For Willse, the retreat was his first formal workshop, pursuing fiction after having done mostly academic writing for the last 15 years.
“Being in community with so many talented, committed writers helped me feel like my new writing life was really real,” said Willse. “I learned a lot in terms of craft and writing practice, but just as importantly, through Lambda I entered a world that encouraged me to take myself seriously as a writer.”
Attending the retreat virtually in 2021, Willse said Lambda as an organization remains more relevant now than ever.
“I think Lambda absolutely remains relevant, and as an organization has shown its willingness and even eagerness to grow and change and challenge itself,” said Willse. “There is so much amazing work coming out right now, across a wide range of genres. Also, we are in a strange, turbulent moment around queer/trans politics in the United States, and I think it is forcing many of us to reckon with the ways that increased visibility is not the same thing as material safety/security."

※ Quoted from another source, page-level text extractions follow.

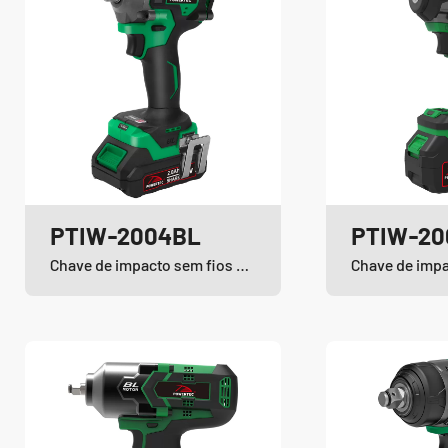
PTIW-2004BL
PTIW-20
Chave de impacto sem fios e sem escovas de iões de lítio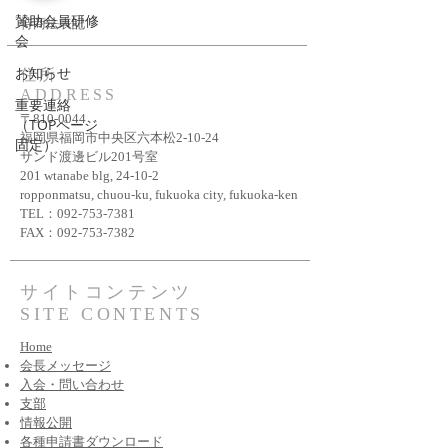
賛助会員研修
特商法表記
会
お知らせ
住所
ADDRESS
重要連絡
〒810-0044
（TOPページ
福岡県福岡市中央区六本松2-10-24
固定）
サンド渡邊ビル201号室
201 wtanabe blg, 24-10-2
ropponmatsu, chuou-ku, fukuoka city, fukuoka-ken
TEL：092-753-7381
FAX：092-753-7382
サイトコンテンツ
SITE CONTENTS
Home
会長メッセージ
​入会・問い合わせ
​支部
情報公開
各種申請書ダウンロード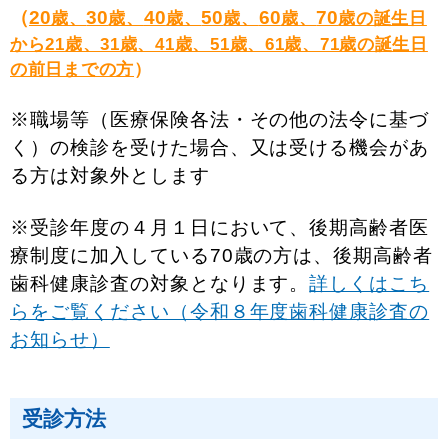
（
20
30
40
50
60
70
歳、
歳、
歳、
歳、
歳、
歳の誕生日
から21歳、31歳、41歳、51歳、61歳、71歳の誕生日
の前日までの方
）
※職場等（医療保険各法・その他の法令に基づ
く）の検診を受けた場合、又は受ける機会があ
る方は対象外とします
※受診年度の４月１日において、後期高齢者医
療制度に加入している70歳の
方は、後期高齢者
歯科健康診査の対象となります。
詳しくはこち
らをご覧ください（令和８年度歯科健康診査の
お知らせ）
受診方法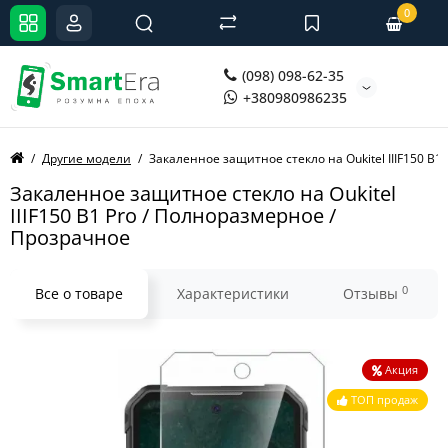
0
(098) 098-62-35
+380980986235
Другие модели
Закаленное защитное стекло на Oukitel IIIF150 B1
Закаленное защитное стекло на Oukitel
IIIF150 B1 Pro / Полноразмерное /
Прозрачное
0
Все о товаре
Характеристики
Отзывы
Акция
ТОП продаж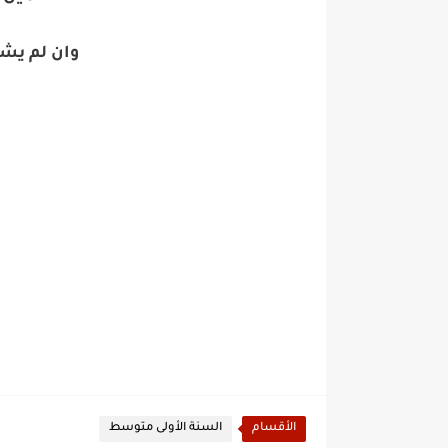
وان لم يش
الأقسام
السنة الأولى متوسط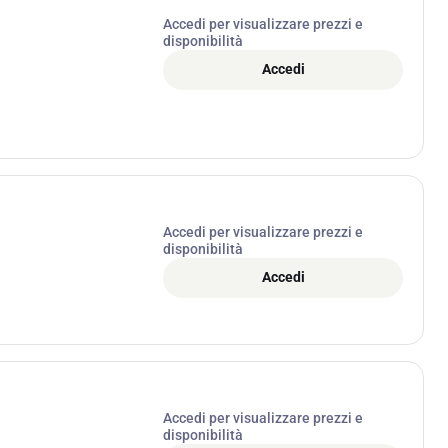
Accedi per visualizzare prezzi e
disponibilità
Accedi
Accedi per visualizzare prezzi e
disponibilità
Accedi
Accedi per visualizzare prezzi e
disponibilità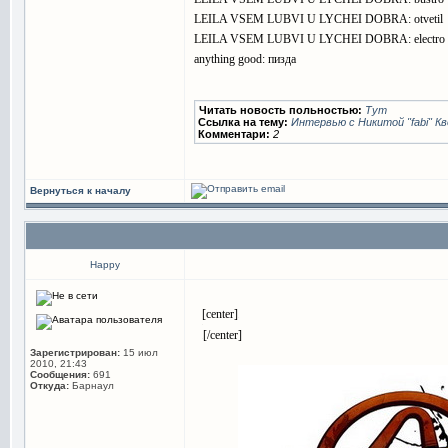
LEILA VSEM LUBVI U LYCHEI DOBRA: otvetil
LEILA VSEM LUBVI U LYCHEI DOBRA: electro
anything good: пизда
Читать новость польностью:
Тут
Ссылка на тему:
Интервью с Никитой "fabi" К
Комментари:
2
Вернуться к началу
Happy
[center]
*
*
[/center]
*
Зарегистрирован:
15 июл
2010, 21:43
Сообщения:
691
Откуда:
Барнаул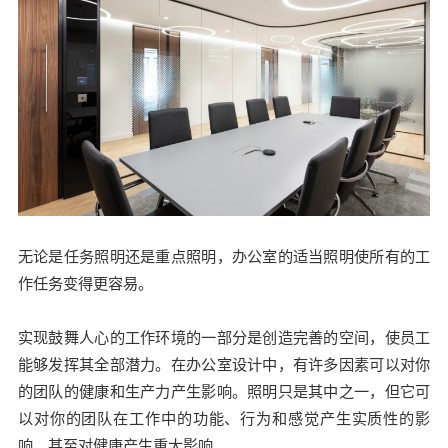
无论是任务照明还是重点照明，办公室的适当照明使所有的工
作任务变得更容易。
实现鼓舞人心的工作环境的一部分是创造完善的空间，使员工
能够发挥其全部潜力。在办公室设计中，有许多因素可以对你
的团队的健康和生产力产生影响。照明只是其中之一，但它可
以对你的团队在工作中的功能、行为和感觉产生实质性的影
响，甚至对健康产生重大影响。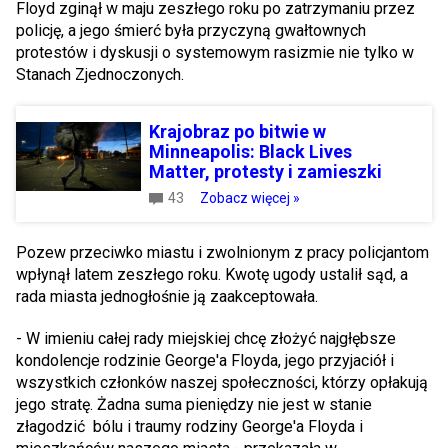
Floyd zginął w maju zeszłego roku po zatrzymaniu przez
policję, a jego śmierć była przyczyną gwałtownych
protestów i dyskusji o systemowym rasizmie nie tylko w
Stanach Zjednoczonych.
Krajobraz po bitwie w
Minneapolis: Black Lives
Matter, protesty i zamieszki
43
Zobacz więcej »
Pozew przeciwko miastu i zwolnionym z pracy policjantom
wpłynął latem zeszłego roku. Kwotę ugody ustalił sąd, a
rada miasta jednogłośnie ją zaakceptowała.
- W imieniu całej rady miejskiej chcę złożyć najgłębsze
kondolencje rodzinie George'a Floyda, jego przyjaciół i
wszystkich członków naszej społeczności, którzy opłakują
jego stratę. Żadna suma pieniędzy nie jest w stanie
złagodzić bólu i traumy rodziny George'a Floyda i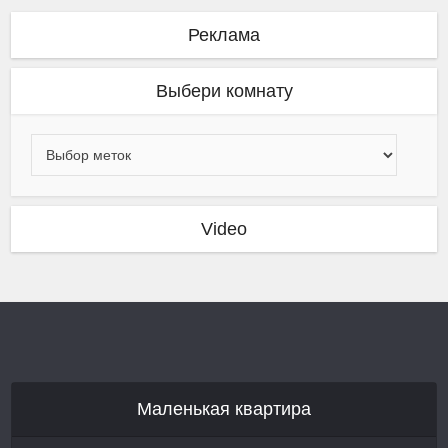
Реклама
Выбери комнату
Video
Маленькая квартира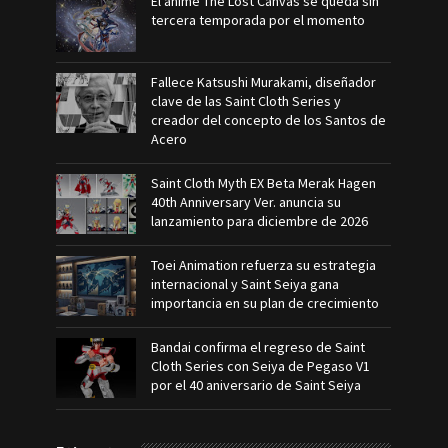
El anime The Lost Canvas se queda sin
tercera temporada por el momento
Fallece Katsushi Murakami, diseñador
clave de las Saint Cloth Series y
creador del concepto de los Santos de
Acero
Saint Cloth Myth EX Beta Merak Hagen
40th Anniversary Ver. anuncia su
lanzamiento para diciembre de 2026
Toei Animation refuerza su estrategia
internacional y Saint Seiya gana
importancia en su plan de crecimiento
Bandai confirma el regreso de Saint
Cloth Series con Seiya de Pegaso V1
por el 40 aniversario de Saint Seiya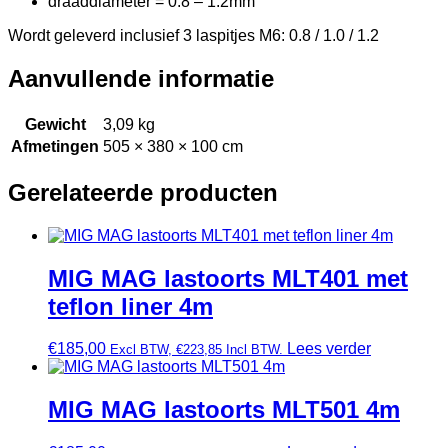
draaddiameter = 0.8 – 1.2mm
Wordt geleverd inclusief 3 laspitjes M6: 0.8 / 1.0 / 1.2
Aanvullende informatie
Gewicht
3,09 kg
Afmetingen
505 × 380 × 100 cm
Gerelateerde producten
MIG MAG lastoorts MLT401 met
teflon liner 4m
€
185,00
Lees verder
Excl BTW,
€
223,85
Incl BTW.
MIG MAG lastoorts MLT501 4m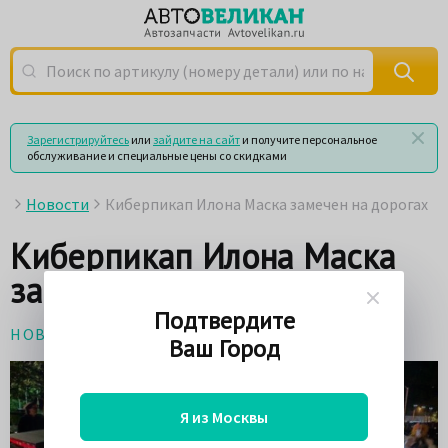
Поиск по артикулу (номеру детали) или по названию
Зарегистрируйтесь
или
зайдите на сайт
и получите персональное
обслуживание и специальные цены со скидками
Новости
Киберпикап Илона Маска замечен на дорогах
Киберпикап Илона Маска
замечен на дорогах
Подтвердите
НОВОСТИ
10 декабря 2019
Ваш Город
Я из Москвы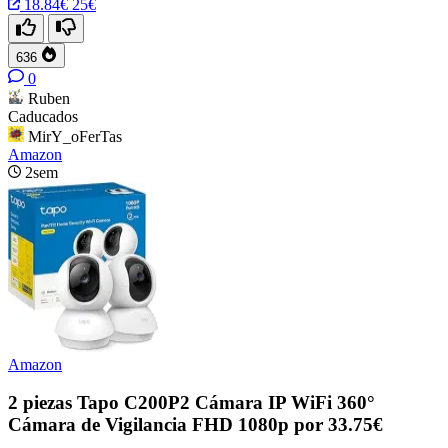
18.84€
25€
636
0
Ruben
Caducados
MirY_oFerTas
Amazon
2sem
Amazon
2 piezas Tapo C200P2 Cámara IP WiFi 360°
Cámara de Vigilancia FHD 1080p por 33.75€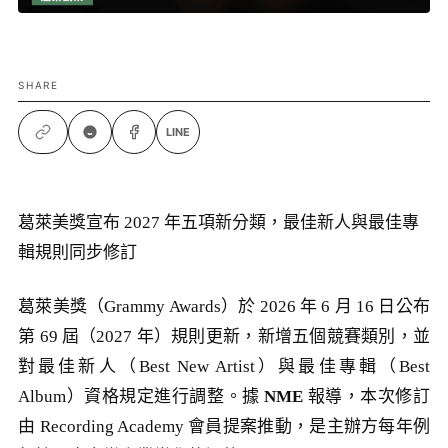
SHARE
LINE
葛萊美獎宣布 2027 年五項新分類，最佳新人與最佳專
輯規則同步修訂
葛萊美獎（Grammy Awards）於 2026 年 6 月 16 日公布
第 69 屆（2027 年）規則更新，新增五個競賽類別，並
對最佳新人（Best New Artist）與最佳專輯（Best
Album）資格規定進行調整。據
NME
報導，本次修訂
由 Recording Academy 會員提案推動，是主辦方每年例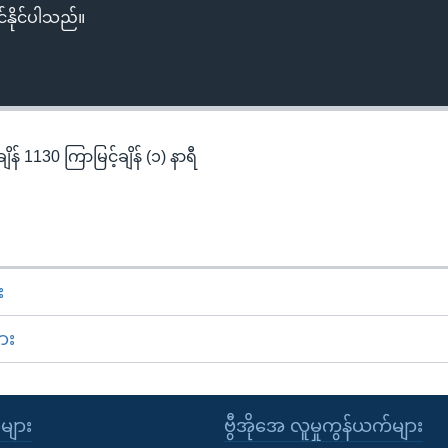
်နိုင်ပါသည်။
န် 1130 ကြာမြင့်ချိန် (၁) နာရီ
း
ား
ုများ
ဗွီအိုအေ လူမှုကွန်ယက်များ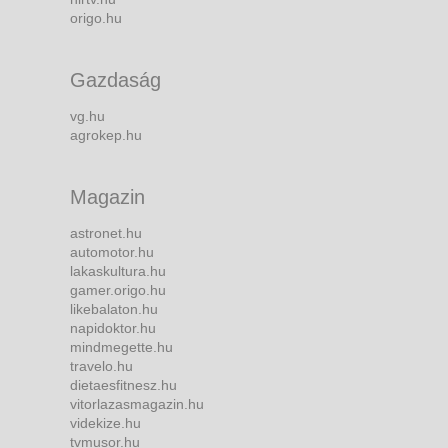
origo.hu
Gazdaság
vg.hu
agrokep.hu
Magazin
astronet.hu
automotor.hu
lakaskultura.hu
gamer.origo.hu
likebalaton.hu
napidoktor.hu
mindmegette.hu
travelo.hu
dietaesfitnesz.hu
vitorlazasmagazin.hu
videkize.hu
tvmusor.hu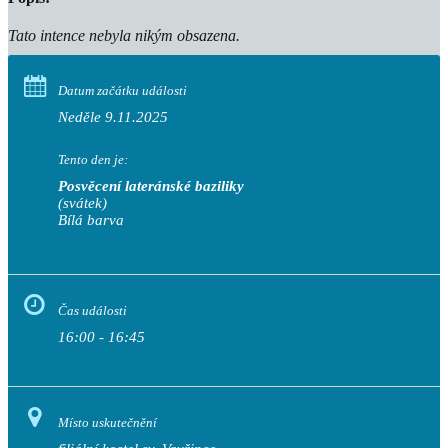
Tato intence nebyla nikým obsazena.
Datum začátku události
Neděle 9.11.2025
Tento den je:
Posvěcení lateránské baziliky
(svátek)
Bílá barva                                                                           
Čas události
16:00 - 16:45
Místo uskutečnění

Bell added, "What’s funny about all of these thoughts is how the Lambda Literary Retreat for Emerging LGBTQ Voices, in centering queerness, makes queerness totally irrelevant. I was in community with talented writers who were so different from me in so many ways but at no point was my personhood up for debate, my experiences weren’t questioned. My art was all I brought to the table and that is what we discussed. We did the work."